Charlie Lloyd

Personal information
- Full name: Charles Thomas Lloyd
- Born: 11 June 1906 Sydney, New South Wales, Australia
- Died: 14 October 1934 (aged 28) Sydney, New South Wales, Australia

Playing information
- Position: Front row
Club
| Years | Team | Pld | T | G | FG | P |
| 1930–33 | South Sydney | 13 | 3 | 0 | 0 | 9 |
- Source:

= Charlie Lloyd (rugby league) =

Australian rugby league footballer

Charles Thomas Lloyd (11 June 1906 – 14 October 1934) was an Australian rugby league footballer.

==Biography==
Raised in Sydney, Lloyd was a fullback for his schoolboys years at St Benedict's, where he received coaching from former international forward Bert Gray, but developed into a forward despite his relatively light build.

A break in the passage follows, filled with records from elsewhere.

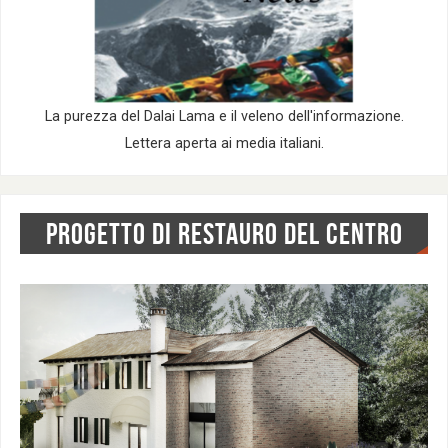
La purezza del Dalai Lama e il veleno dell'informazione.
Lettera aperta ai media italiani.
PROGETTO DI RESTAURO DEL CENTRO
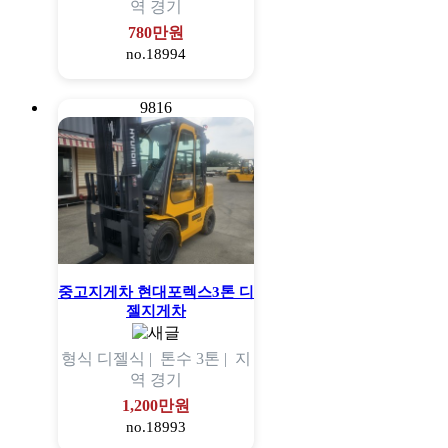
역
경기
780만원
no.18994
9816
중고지게차 현대포렉스3톤 디
젤지게차
형식
디젤식 |
톤수
3톤 |
지
역
경기
1,200만원
no.18993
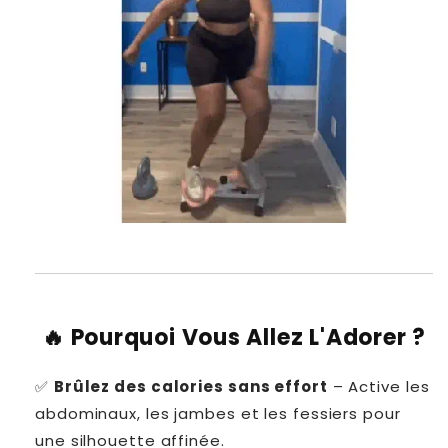
🔥 Pourquoi Vous Allez L'Adorer ?
✅
Brûlez des calories sans effort
– Active les
abdominaux, les jambes et les fessiers pour
une silhouette affinée.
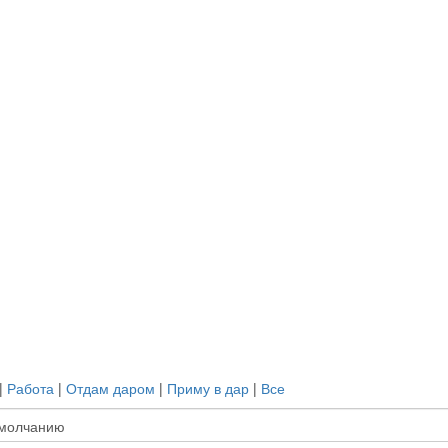
|
Работа
|
Отдам даром
|
Приму в дар
|
Все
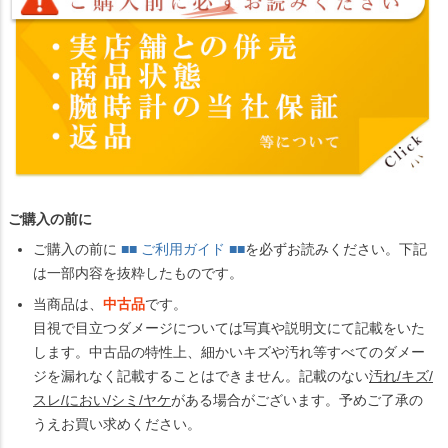
ご購入の前に
ご購入の前に
■■ ご利用ガイド ■■
を必ずお読みください。下記
は一部内容を抜粋したものです。
当商品は、
中古品
です。
目視で目立つダメージについては写真や説明文にて記載をいた
します。中古品の特性上、細かいキズや汚れ等すべてのダメー
ジを漏れなく記載することはできません。記載のない
汚れ/キズ/
スレ/におい/シミ/ヤケ
がある場合がございます。予めご了承の
うえお買い求めください。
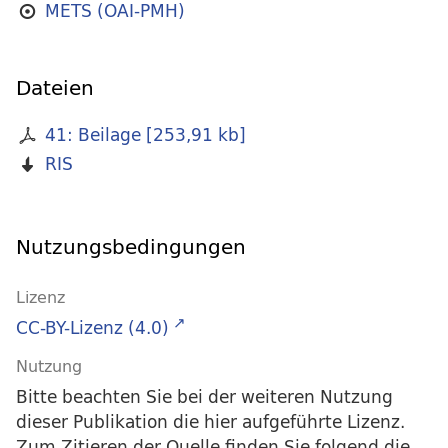
METS (OAI-PMH)
Dateien
41: Beilage
[
253,91 kb
]
RIS
Nutzungsbedingungen
Lizenz
CC-BY-Lizenz (4.0)
Nutzung
Bitte beachten Sie bei der weiteren Nutzung
dieser Publikation die hier aufgeführte Lizenz.
Zum Zitieren der Quelle finden Sie folgend die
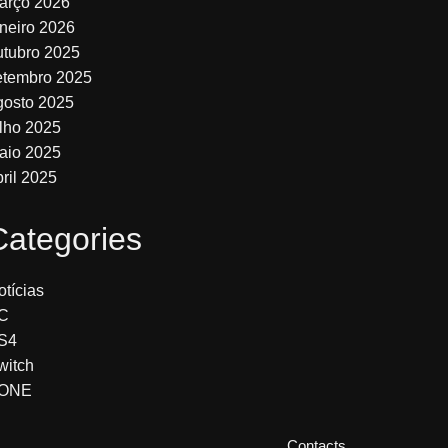
arço 2026
aneiro 2026
utubro 2025
etembro 2025
gosto 2025
ulho 2025
aio 2025
bril 2025
Categories
otícias
C
S4
witch
ONE
Contacts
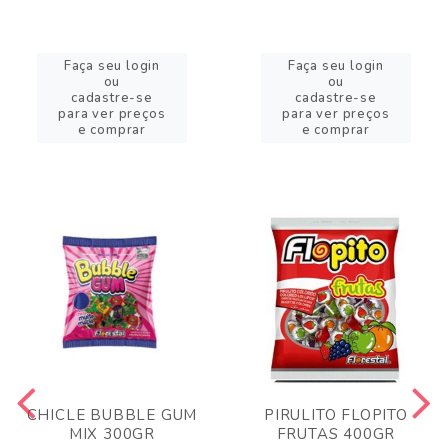
Faça seu login
Faça seu login
ou
ou
cadastre-se
cadastre-se
para ver preços
para ver preços
e comprar
e comprar
CHICLE BUBBLE GUM
PIRULITO FLOPITO
MIX 300GR
FRUTAS 400GR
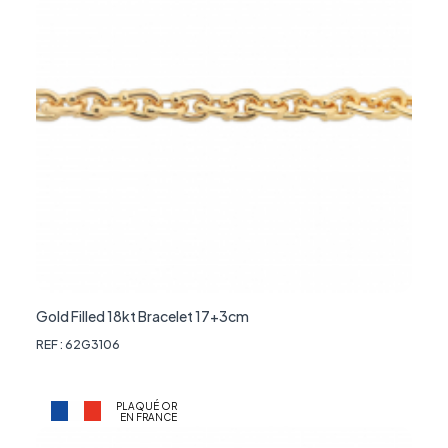
Gold Filled 18kt Bracelet 17+3cm
REF : 62G3106
PLAQUÉ OR
EN FRANCE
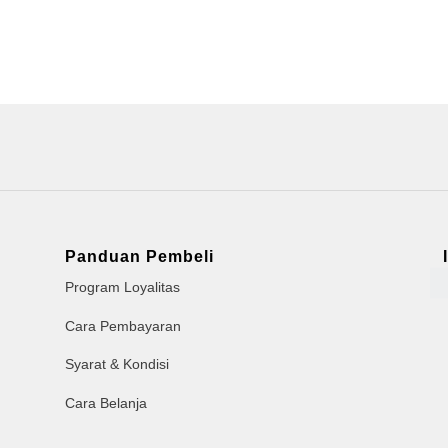
Panduan Pembeli
Program Loyalitas
Cara Pembayaran
Syarat & Kondisi
Cara Belanja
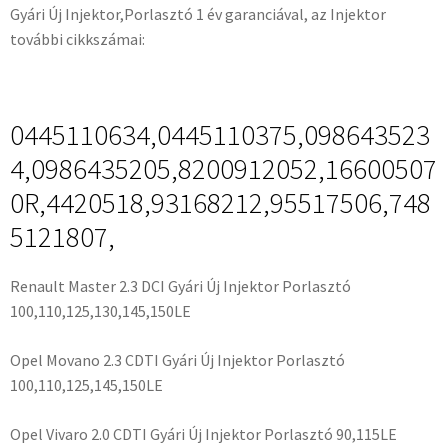
Gyári Új Injektor,Porlasztó 1 év garanciával, az Injektor
további cikkszámai:
0445110634,0445110375,098643523
4,0986435205,8200912052,16600507
0R,4420518,93168212,95517506,748
5121807,
Renault Master 2.3 DCI Gyári Új Injektor Porlasztó
100,110,125,130,145,150LE
Opel Movano 2.3 CDTI Gyári Új Injektor Porlasztó
100,110,125,145,150LE
Opel Vivaro 2.0 CDTI Gyári Új Injektor Porlasztó 90,115LE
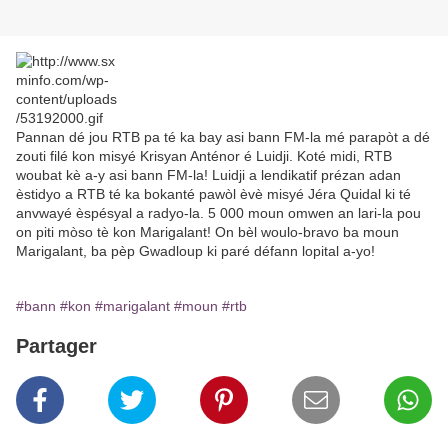
Pannan dé jou RTB pa té ka bay asi bann FM-la mé parapòt a dé
zouti filé kon misyé Krisyan Anténor é Luidji. Koté midi, RTB
woubat kè a-y asi bann FM-la! Luidji a lendikatif prézan adan
èstidyo a RTB té ka bokanté pawòl èvè misyé Jéra Quidal ki té
anvwayé èspésyal a radyo-la. 5 000 moun omwen an lari-la pou
on piti mòso tè kon Marigalant! On bèl woulo-bravo ba moun
Marigalant, ba pèp Gwadloup ki paré défann lopital a-yo!
#bann
#kon
#marigalant
#moun
#rtb
Partager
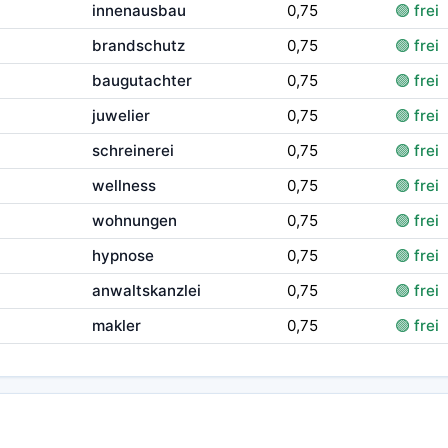
innenausbau
0,75
🟢 frei
brandschutz
0,75
🟢 frei
baugutachter
0,75
🟢 frei
juwelier
0,75
🟢 frei
schreinerei
0,75
🟢 frei
wellness
0,75
🟢 frei
wohnungen
0,75
🟢 frei
hypnose
0,75
🟢 frei
anwaltskanzlei
0,75
🟢 frei
makler
0,75
🟢 frei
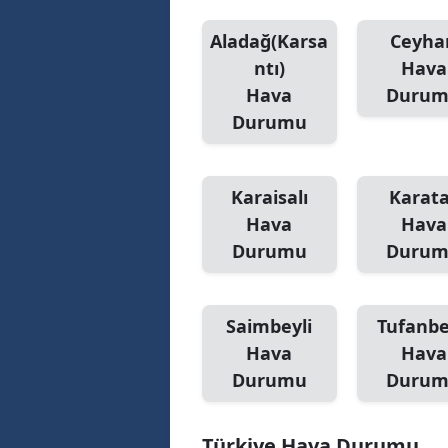
Aladağ(Karsa
Ceyha
ntı)
Hava
Hava
Duru
Durumu
Karaisalı
Karat
Hava
Hava
Durumu
Duru
Saimbeyli
Tufanbe
Hava
Hava
Durumu
Duru
Türkiye Hava Durumu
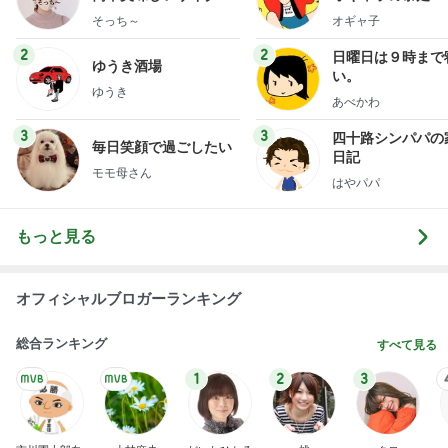
献立
そっち～
オギャ子
2
2
日曜日は９時まで
ゆうき酒場
い。
ゆうき
あべかわ
3
3
四十路シンパパの
毎日笑顔で過ごしたい
日記
モモ母さん
はやパパ
もっと見る
オフィシャルブロガーランキング
総合ランキング
すべて見る
1
2
3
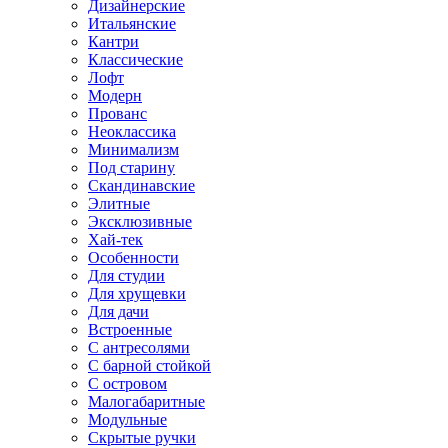
Дизайнерские
Итальянские
Кантри
Классические
Лофт
Модерн
Прованс
Неоклассика
Минимализм
Под старину
Скандинавские
Элитные
Эксклюзивные
Хай-тек
Особенности
Для студии
Для хрущевки
Для дачи
Встроенные
С антресолями
С барной стойкой
С островом
Малогабаритные
Модульные
Скрытые ручки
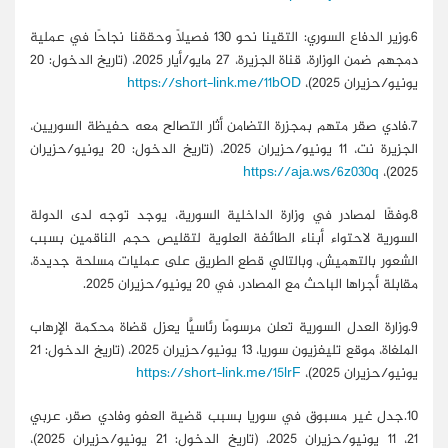
6.وزير الدفاع السوري: التقينا نحو 130 فصيلًا وحققنا نجاحًا في عملية
دمجهم ضمن الوزارة، قناة الجزيرة، 27 مايو/أيار 2025، (تاريخ الدخول: 20
يونيو/حزيران 2025)،
https://short-link.me/11bOD
7.فادي صقر متهم بمجزرة التضامن أثار التصالح معه حفيظة السوريين،
الجزيرة نت، 11 يونيو/حزيران 2025، (تاريخ الدخول: 20 يونيو/حزيران
https://aja.ws/6z030q
2025)،
8.وفقًا لمصادر في وزارة الداخلية السورية، يوجد توجه لدى الدولة
السورية لاحتواء أبناء الطائفة العلوية لتقليص حجم الناقمين بسبب
الشعور بالتهميش، وبالتالي قطع الطريق على عمليات مسلحة جديدة،
مقابلة أجراها الباحث مع المصادر، في 20 يونيو/حزيران 2025.
9.وزارة العدل السورية تعلن مرسومًا رئاسيًّا يعزل قضاة محكمة الإرهاب
الملغاة، موقع تليفزيون سوريا، 13 يونيو/حزيران 2025، (تاريخ الدخول: 21
يونيو/حزيران 2025)،
https://short-link.me/15lrF
10.جدل غير مسبوق في سوريا بسبب قضية العفو وفادي صقر، عربي
21، 11 يونيو/حزيران 2025، (تاريخ الدخول: 21 يونيو/حزيران 2025)،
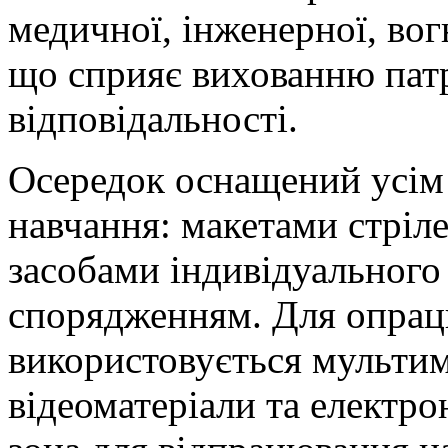
медичної, інженерної, вог
що сприяє вихованню патр
відповідальності.
Осередок оснащений усім
навчання: макетами стріле
засобами індивідуального
спорядженням. Для опрац
використовується мультим
відеоматеріали та електро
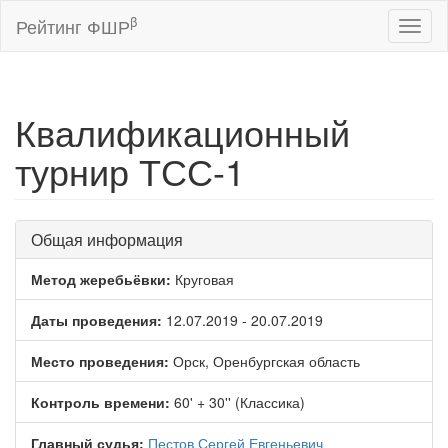
β
Рейтинг ФШР
Toggl
naviga
Квалификационный
турнир ТСС-1
Общая информация
Метод жеребьёвки:
Круговая
Даты проведения:
12.07.2019 - 20.07.2019
Место проведения:
Орск, Оренбургская область
Контроль времени:
60' + 30'' (Классика)
Главный судья:
Пестов Сергей Евгеньевич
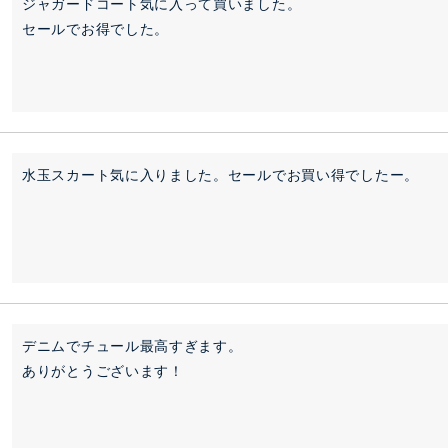
ジャガードコート気に入って買いました。

セールでお得でした。
水玉スカート気に入りました。セールでお買い得でしたー。
デニムでチュール最高すぎます。

ありがとうございます！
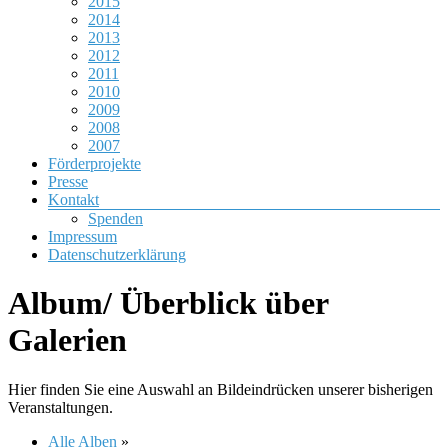
2015
2014
2013
2012
2011
2010
2009
2008
2007
Förderprojekte
Presse
Kontakt
Spenden
Impressum
Datenschutzerklärung
Album/ Überblick über
Galerien
Hier finden Sie eine Auswahl an Bildeindrücken unserer bisherigen
Veranstaltungen.
Alle Alben
»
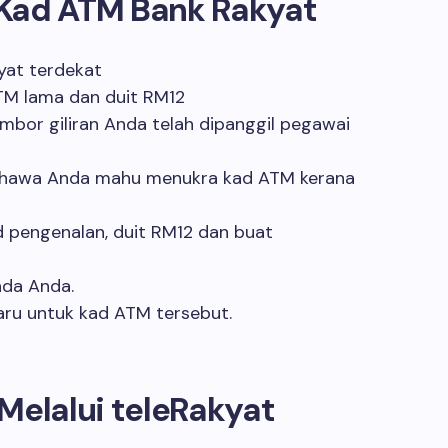
 Kad ATM Bank Rakyat
yat terdekat
TM lama dan duit RM12
nombor giliran Anda telah dipanggil pegawai
bahawa Anda mahu menukra kad ATM kerana
 pengenalan, duit RM12 dan buat
ada Anda.
aru untuk kad ATM tersebut.
Melalui teleRakyat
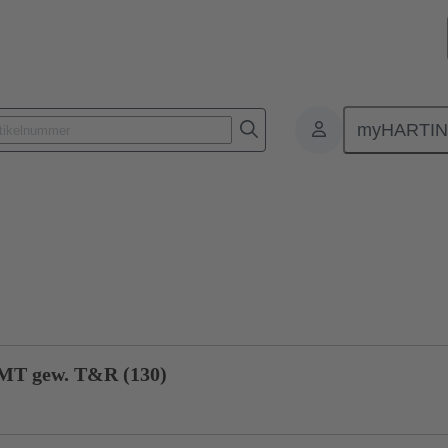
myHARTI
5 551 1110
Produkt-Anfrage
SMT gew. T&R (130)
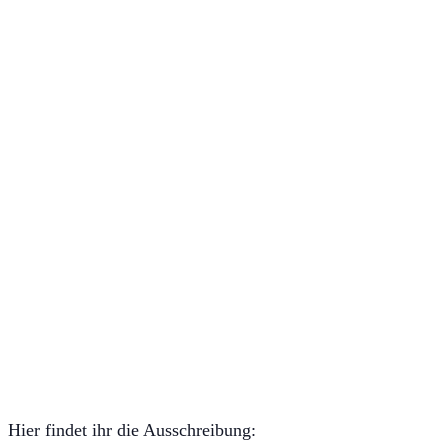
Hier findet ihr die Ausschreibung:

Lloyd's first grade career with South Sydney was largely confined to the 1930 NSWRFL season, when he displaced Carl Eggen in the front row, and played well enough to earn representative honours for Sydney ("Metropolis"). His younger brother Billy also played briefly for the Rabbitohs during this time.

In 1932, Lloyd and his sister shared the top prize of £5000 in the NSW state lottery.

Lloyd was killed in 1934 after colliding with another vehicle while driving on Homebush Road.